The high-end fashion retailer is piloting beacons in three stores, using the mobile technology to send shoppers directions to in-store events.
The department store chain plans to expand its pilot program to all its stores this spring. It also plans to test same-day delivery.
It’s a commonplace these days for retail chain executives to say they want to serve the customer however she wants to shop, in stores or online. Macy’s Inc. will be taking several more steps in 2014 to implement that philosophy.
As at many store-based retailers, the strategy of integrating bricks and mortar with the web is called “omnichannel,” and that was a term Macy’s chief financial officer Karen M. Hoguet used several times yesterday as she discussed the company’s financial results for the fourth quarter and the full fiscal year that ended Feb. 1, 2014.
In the biggest of these cross-channel initiatives, Macy’s will roll out to all its roughly 675 full-line department stores this spring a buy online, pick up in store program that it tested last fall at 10 stores in the Washington, DC, area. The 37 standard Bloomingdale’s stores, also part of Macy’s Inc., already allow in-store pickup of orders placed at Bloomingdales.com. Not included in the program are Bloomingdale’s outlet stores and some Macy’s furniture and specialty stores.
The in-store pickup program will enable Macy’s to test same-day delivery of online orders, Hoguet told analysts yesterday, as the company now has visibility into inventory companywide, in stores and distribution centers.
“One of the things that has us excited about the buy online, pickup in store test, and that's going to help us really lay this foundation for same-day delivery, because we have the capability now of knowing exactly if that inventory that a customer is ordering is in a specific store. And if that inventory is in a market, obviously it’s easier to get to the customer on the same day,” Hoguet said, according to a transcript from Seeking Alpha.
Hoguet also noted that stores increasingly play the role of showrooms in a good way for web-only shoppers. “We continue to find our stores to be important even for our online-only buyers, whether it would be to check out a color, try something on, browse to get ideas, or make a return,” she said.
In another sign of the the company’s focus on integrating store and web, Hoguet said Macy’s is rotating employees between the two channels. “We're moving people around so that they get different experiences, whether it be store merchandizing or dot-com, and that's helping also to enhance really this collaboration,” she said. “So I would say we are at the very early stages of that and that's why I'm so excited about the growth going forward because I think the combination of these teams working together is going to be very powerful.”
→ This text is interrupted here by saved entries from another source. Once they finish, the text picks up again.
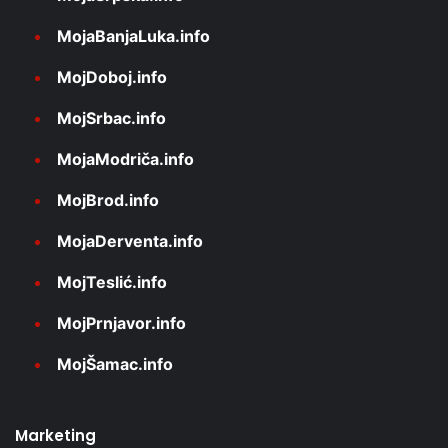
MojaBanjaLuka.info
MojDoboj.info
MojSrbac.info
MojaModriča.info
MojBrod.info
MojaDerventa.info
MojTeslić.info
MojPrnjavor.info
MojŠamac.info
Marketing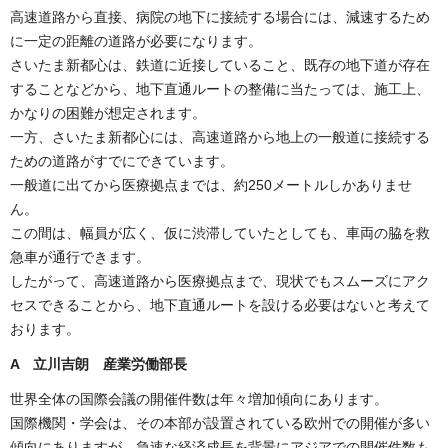
高速道路から直接、病院の地下に接続する場合には、減速するため
に一定の距離の道路が必要になります。
さいたま新都心は、鉄道に近接していること、既存の地下道が存在
することなどから、地下直通ルートの整備に当たっては、施工上、
かなりの困難が想定されます。
一方、さいたま新都心には、高速道路から地上の一般道に接続する
ための道路がすでにできています。
一般道に出てから医療拠点までは、約250メートルしかありませ
ん。
この間は、幅員が広く、仮に渋滞していたとしても、車両の脇を救
急車が通行できます。
したがって、高速道路から医療拠点まで、現状でもスムーズにアク
セスできることから、地下直通ルートを設ける必要はないと考えて
おります。
A 立川吉朗 産業労働部長
世界全体の国際会議の開催件数は年々増加傾向にあります。
国際機関・学会は、その本部が設置されている欧州での開催が多い
傾向にありますが、急速な経済成長を背景にアジアでの開催件数も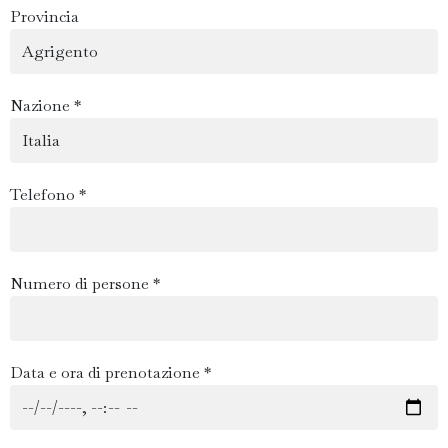
Provincia
Nazione *
Telefono *
Numero di persone *
Data e ora di prenotazione *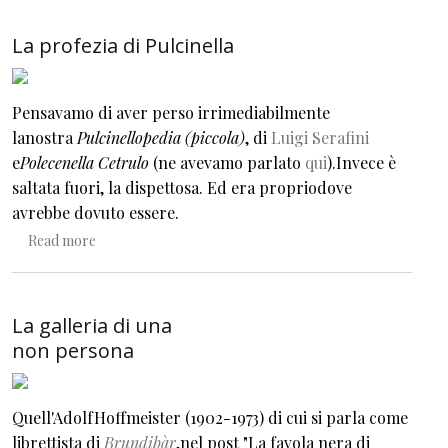
La profezia di Pulcinella
Pensavamo di aver perso irrimediabilmente
lanostra
Pulcinellopedia (piccola)
, di
Luigi Serafini
e
Polecenella Cetrulo
(ne avevamo parlato
qui
).Invece è
saltata fuori, la dispettosa. Ed era propriodove
avrebbe dovuto essere.
about La profezia di Pulcinella
Read more
La galleria di una
non persona
Quell'AdolfHoffmeister (1902-1973) di cui si parla come
librettista di
Brundibàr
,nel post "La favola nera di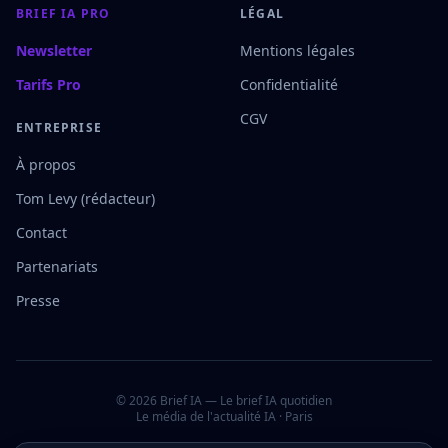
BRIEF IA PRO
LÉGAL
Newsletter
Mentions légales
Tarifs Pro
Confidentialité
CGV
ENTREPRISE
À propos
Tom Levy (rédacteur)
Contact
Partenariats
Presse
©
2026
Brief IA — Le brief IA quotidien
Le média de l'actualité IA · Paris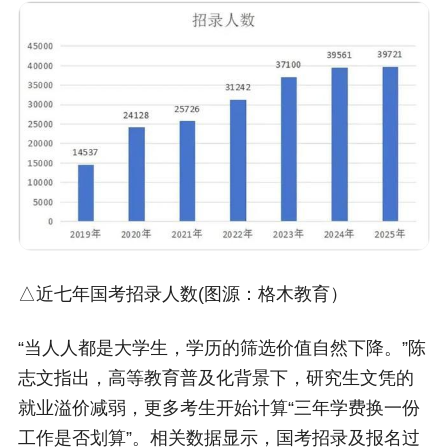
△近七年国考招录人数(图源：格木教育）
“当人人都是大学生，学历的筛选价值自然下降。”陈
志文指出，高等教育普及化背景下，研究生文凭的
就业溢价减弱，更多考生开始计算“三年学费换一份
工作是否划算”。相关数据显示，国考招录及报名过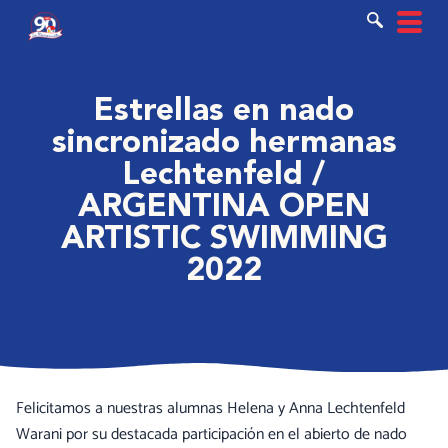
Ir
al
contenido
Estrellas en nado
sincronizado hermanas
Lechtenfeld /
ARGENTINA OPEN
ARTISTIC SWIMMING
2022
Felicitamos a nuestras alumnas Helena y Anna Lechtenfeld
Warani por su destacada participación en el abierto de nado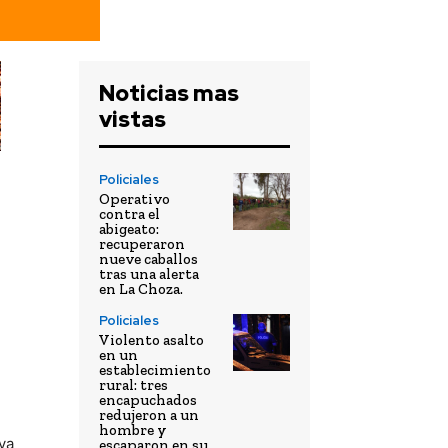
Noticias mas
vistas
Policiales
Operativo
contra el
abigeato:
recuperaron
nueve caballos
tras una alerta
en La Choza.
Policiales
Violento asalto
en un
establecimiento
rural: tres
encapuchados
redujeron a un
hombre y
ya
escaparon en su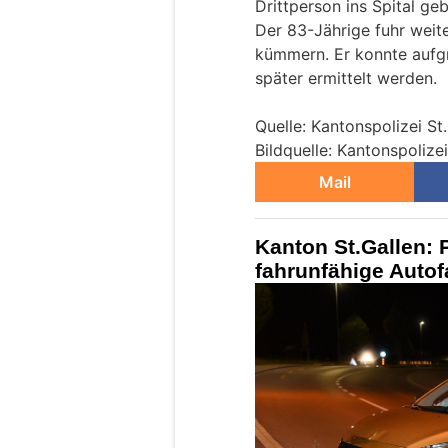
Drittperson ins Spital geb
Der 83-Jährige fuhr weite
kümmern. Er konnte aufg
später ermittelt werden.
Quelle: Kantonspolizei St
Bildquelle: Kantonspolizei
Mail
Kanton St.Gallen: P
fahrunfähige Autof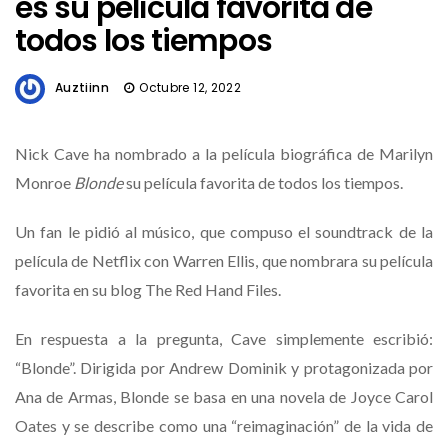
es su película favorita de
todos los tiempos
Auztiinn
Octubre 12, 2022
Nick Cave ha nombrado a la película biográfica de Marilyn
Monroe
Blonde
su película favorita de todos los tiempos.
Un fan le pidió al músico, que compuso el soundtrack de la
película de Netflix con Warren Ellis, que nombrara su película
favorita en su blog The Red Hand Files.
En respuesta a la pregunta, Cave simplemente escribió:
“Blonde”. Dirigida por Andrew Dominik y protagonizada por
Ana de Armas, Blonde se basa en una novela de Joyce Carol
Oates y se describe como una “reimaginación” de la vida de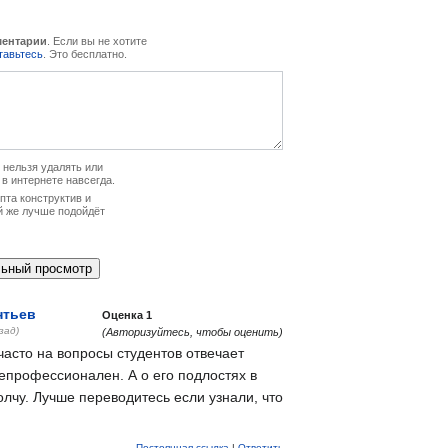
ментарии
. Если вы не хотите
тавьтесь
. Это бесплатно.
нельзя удалять или
 в интернете навсегда.
та конструктив и
й же лучше подойдёт
нтьев
Оценка
1
зад)
(Авторизуйтесь, чтобы оценить)
часто на вопросы студентов отвечает
епрофессионален. А о его подлостях в
лчу. Лучше переводитесь если узнали, что
Постоянная ссылка
|
Ответить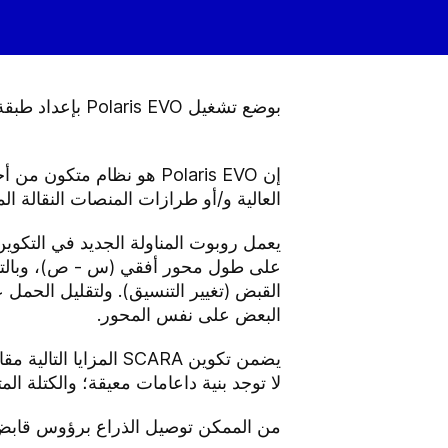
إن Polaris EVO هو نظام
العالية و/أو طرازات المنصات النقالة الم
على طول محور أفقي (س - ص)، وبالتالي 
القبض (تغيير التنسيق). ولتقليل الحمل 
البعض على نفس المحور.
يضمن تكوين SCARA ال
لا توجد بنية داعامات معيقة؛ والكتلة ال
من الممكن توصيل الذراع برؤوس قابض 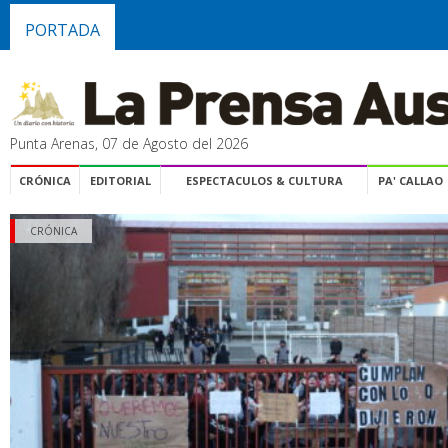
PORTADA
Punta Arenas, 07 de Agosto del 2026
CRÓNICA
EDITORIAL
ESPECTACULOS & CULTURA
PA' CALLAO
CRÓNICA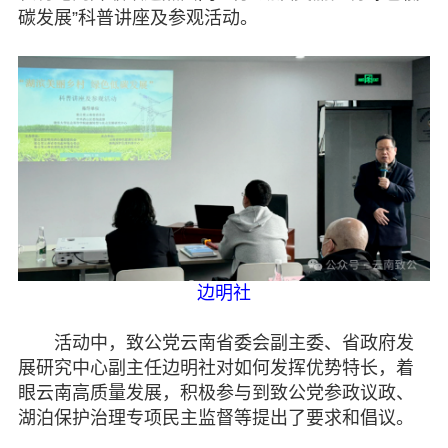
碳发展”科普讲座及参观活动。
专委会
书香机关
电子杂志
图片欣赏
视频中心
联系我们
边明社
媒体报道
活动中，致公党云南省委会副主委、省政府发
展研究中心副主任边明社对如何发挥优势特长，着
脱贫攻坚
眼云南高质量发展，积极参与到致公党参政议政、
湖泊保护治理专项民主监督等提出了要求和倡议。
侨海动态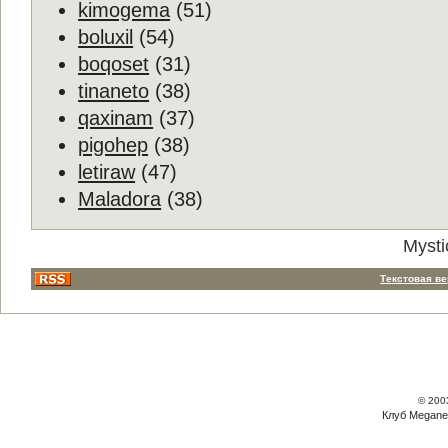
kimogema
(51)
boluxil
(54)
boqoset
(31)
tinaneto
(38)
qaxinam
(37)
pigohep
(38)
letiraw
(47)
Maladora
(38)
Mysti
Текстовая в
© 200
Клуб Megane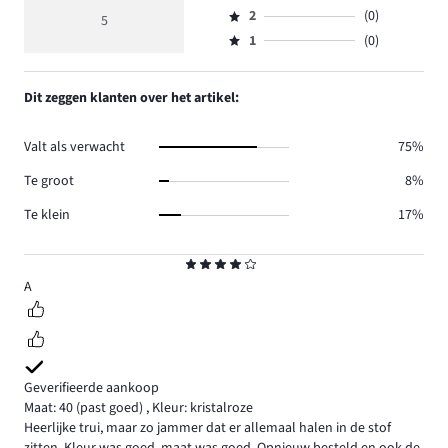
Beoordeling
reviews
beoordeling
aantal
2
(0)
3,
5
Beoordeling
0.
4
reviews
aantal
1
(0)
2,
Beoordeling
5.
reviews
aantal
1,
0.
reviews
aantal
Dit zeggen klanten over het artikel:
0.
reviews
0.
Valt als verwacht
75%
Te groot
8%
Te klein
17%
Beoordeling
4
A
Geverifieerde aankoop
Maat: 40
(past goed)
,
Kleur: kristalroze
Heerlijke trui, maar zo jammer dat er allemaal halen in de stof
zitten. Kleur was goed, maat was goed. Opnieuw besteld en ook de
Macy’s has stopped breaking out its online sales, taking the position that stores and the web are now so interconnected that it’s not meaningful to separate sales by channel. However, Hoguet did indicate that online sales were strong in the fourth quarter for both Macy’s and Bloomingdales, without providing details.
Macy’s reported yesterday sales of $9.202 billion for the 13-week fourth quarter, down 1.6% from $9.350 billion in the 14-week quarter of the previous fiscal year. Severe weather also limited sales in January, Hoguet said, and the corresponding lift in online sales did not come close for making up for the bricks-and-mortar shortfall. Earnings increased 18% in the fourth quarter, a pleasant surprise to Wall Street that resulted in a sharp uptick in Macy’s stock price yesterday.
For the full fiscal year ended Feb. 1, 2014, Macy’s reported:
- Net sales of $27.931 billion, an increase of 0.9% from $27.686 billion a year earlier.
- Net income of $1.486 billion, up 11.3% from $1.335 billion.
The company reiterated earlier projections of comparable-store growth in 2014 of between 2.5% and 3%. That includes sales at Macys.com and Bloomingdales.com as well as at the company’s 840 bricks-and-mortar stores.